For the show, I wanted to draw attention to the Awareness and Training in the Practice section (which gets the unfortunate acronym of PR.AT). CSF shouldn't lead to more slideware about phishing taxonomies and top ten lists -- make that awareness about something more meaningful around implementing MFA by default and creating secure account recovery processes.
- 6. 0-Click Account Takeover on Facebook
This boils down to a 6-digit nonce with a 2-hour lifetime that can be brute forced in 1 hour -- largely because the specific endpoint didn't enforce rate limiting.
It's a short article that shows a positive interaction with a bug bounty program, a narrowly-scoped problem, and the challenge of deploying consistent security controls across a large API.
- 7. QUICK MENTION: Rustls Now Using AWS Libcrypto for Rust, Gains FIPS Support – Prossimo
This is a new category of articles that probably won't get mentioned on the podcast due to time constraints, but that I wanted to highlight. I often forget about the FIPS aspect of TLS and how standards influence software and their adoption.
I also wanted to use this as a chance to mention the Feisty Duck newsletter. It's a good resource for all things TLS-related and TLS-adjacent.
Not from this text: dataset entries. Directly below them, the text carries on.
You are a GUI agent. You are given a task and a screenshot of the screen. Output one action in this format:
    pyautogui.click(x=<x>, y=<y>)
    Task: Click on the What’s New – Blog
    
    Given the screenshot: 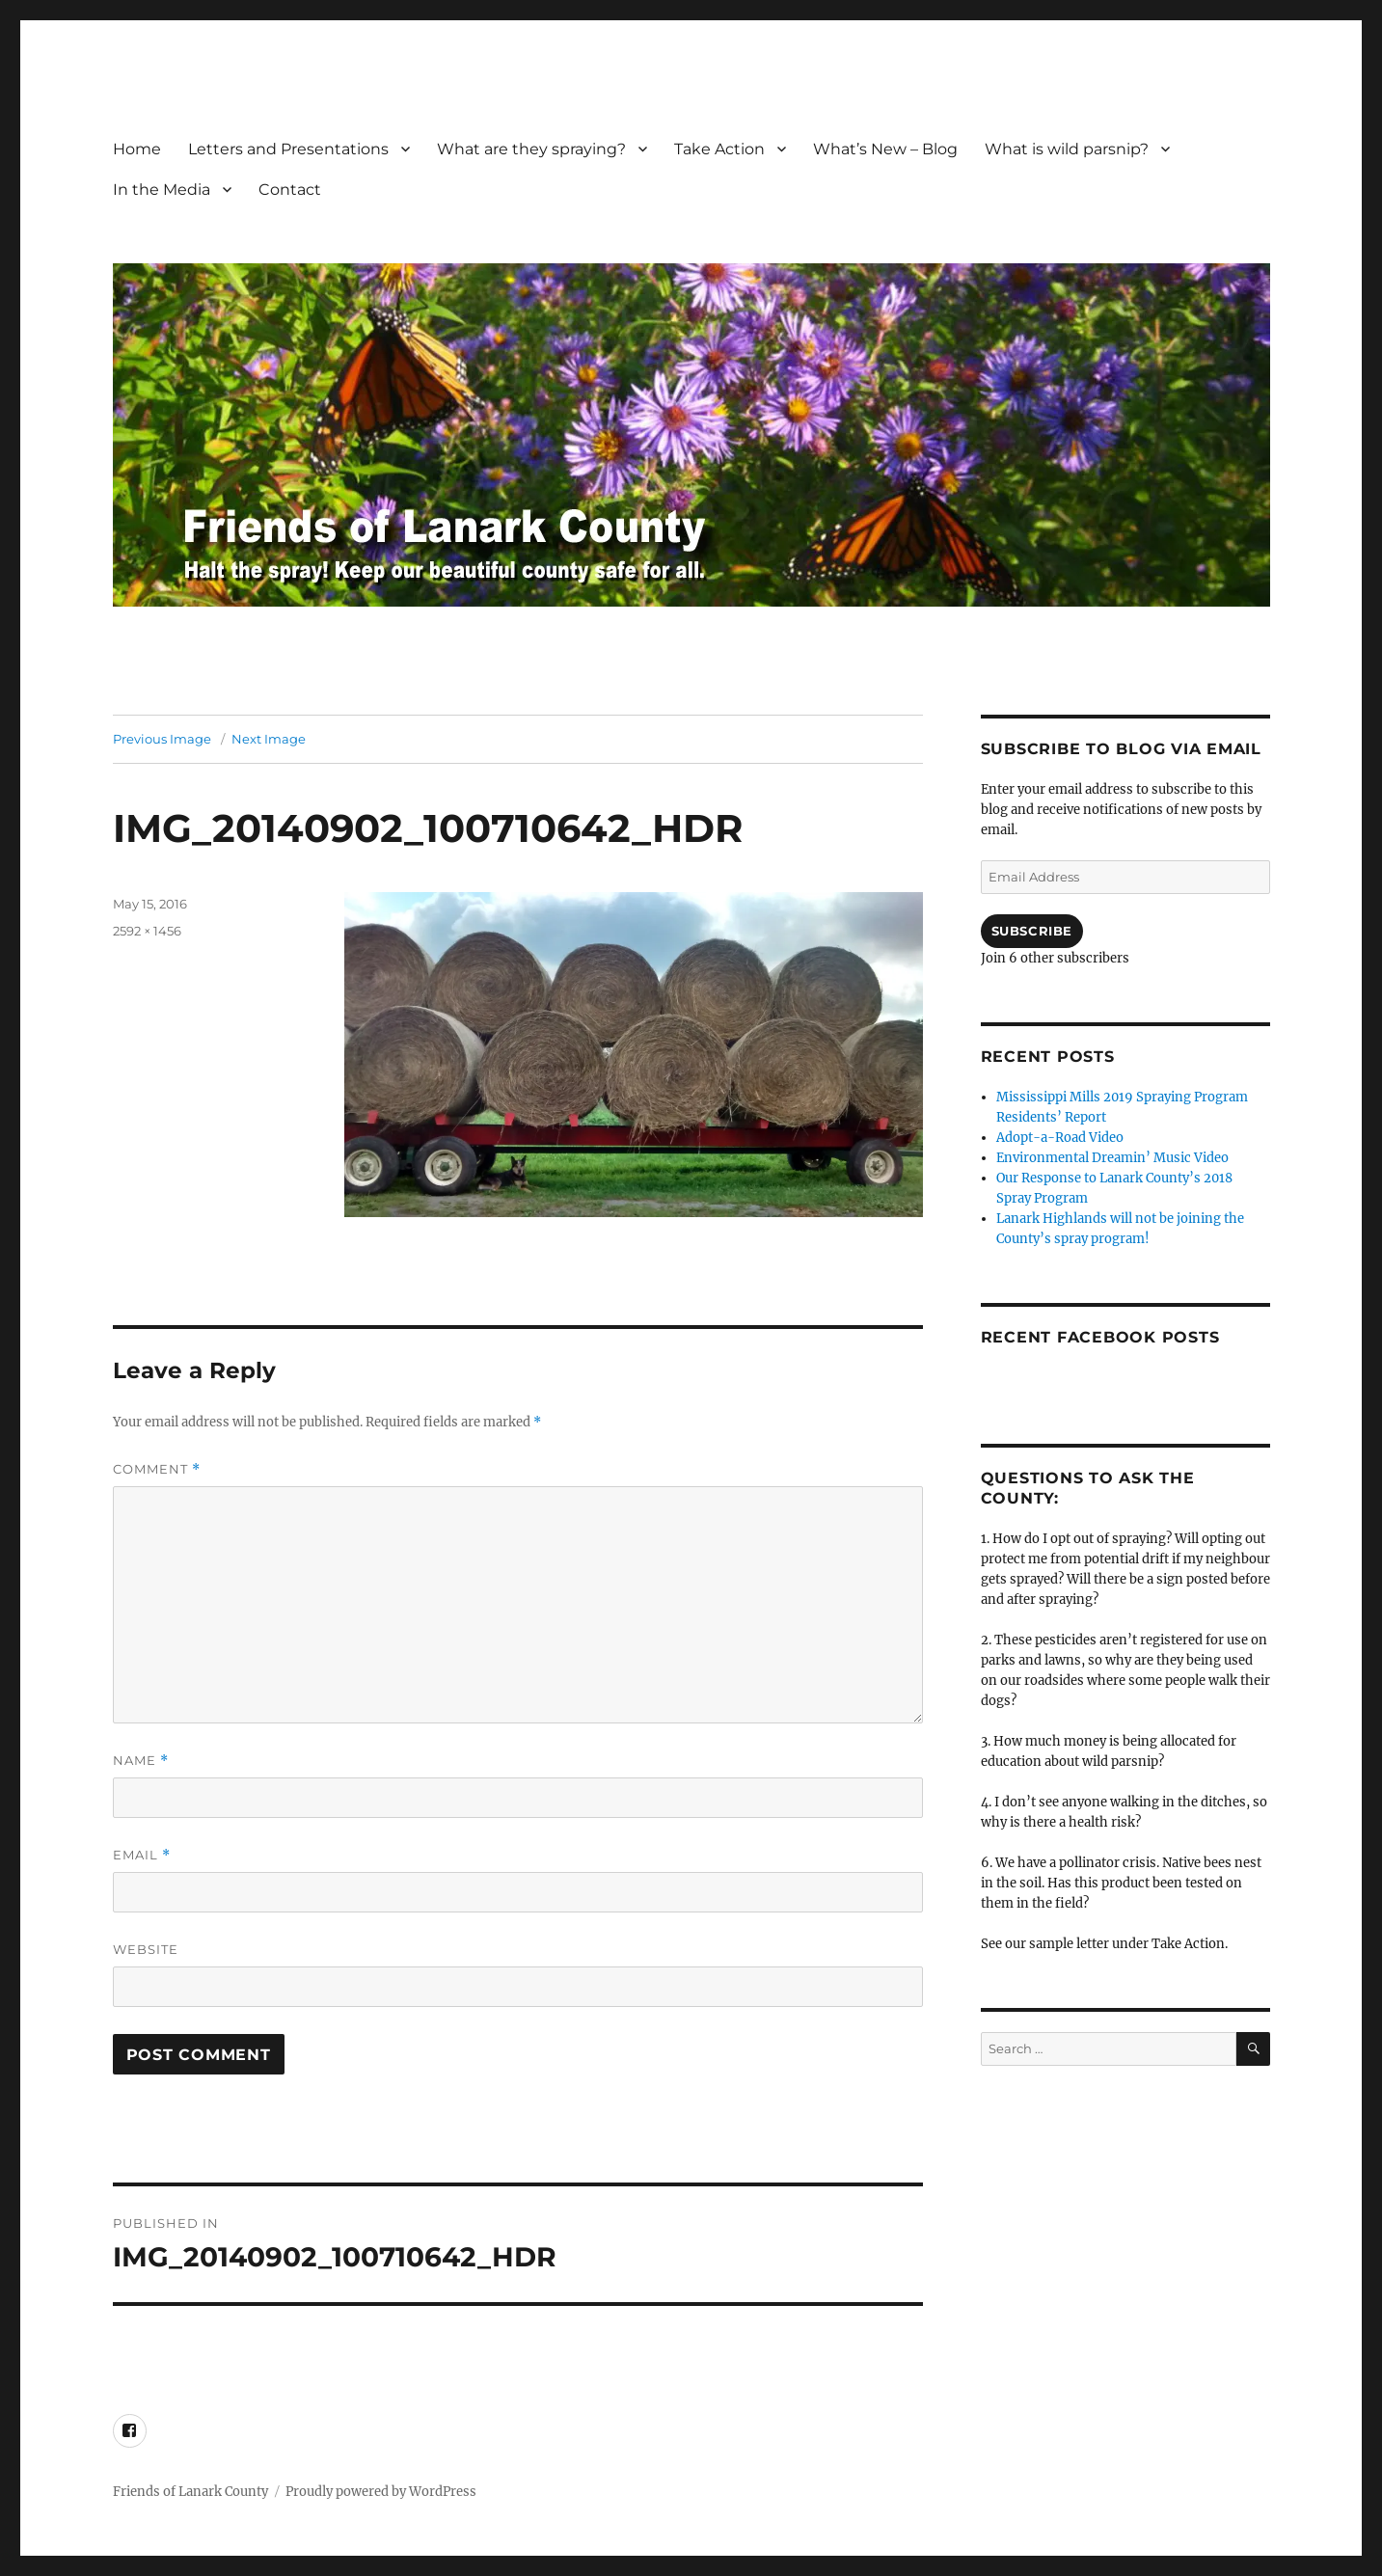 What is the action you would take?
    pyautogui.click(x=885, y=149)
We talked more about Rustls at the start of the year back in episode 268.
- 1. Rust devs worried about complexity leading to low usage
I think we've covered similar in the past, but I bring this in this week after the White House's latest publication on memory-safe languages. Picking the "right" language unfortunately isn't a simple choice...
- 2. Vulnerability found in DNSSEC
A 24-year old vulnerability was found in the design of DNSSEC, which would result in massive exposure to DOS attacks while negotiating signature keys and signatures. The authors call it "The worst vulnerability ever found in DNS."